Every entry must be repeated exactly. Exclude all pictures.

Given entries =>
BEGIN

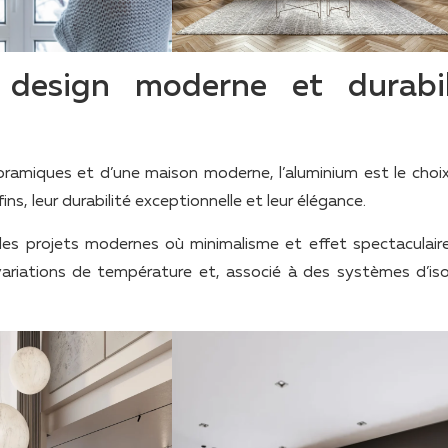
design moderne et durabil
ramiques et d’une maison moderne, l’aluminium est le choix 
ins, leur durabilité exceptionnelle et leur élégance.
les projets modernes où minimalisme et effet spectaculair
 variations de température et, associé à des systèmes d’iso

END

Output below =>
design moderne et durabil
ramiques et d’une maison moderne, l’aluminium est le choix 
ins, leur durabilité exceptionnelle et leur élégance.
les projets modernes où minimalisme et effet spectaculair
 variations de température et, associé à des systèmes d’iso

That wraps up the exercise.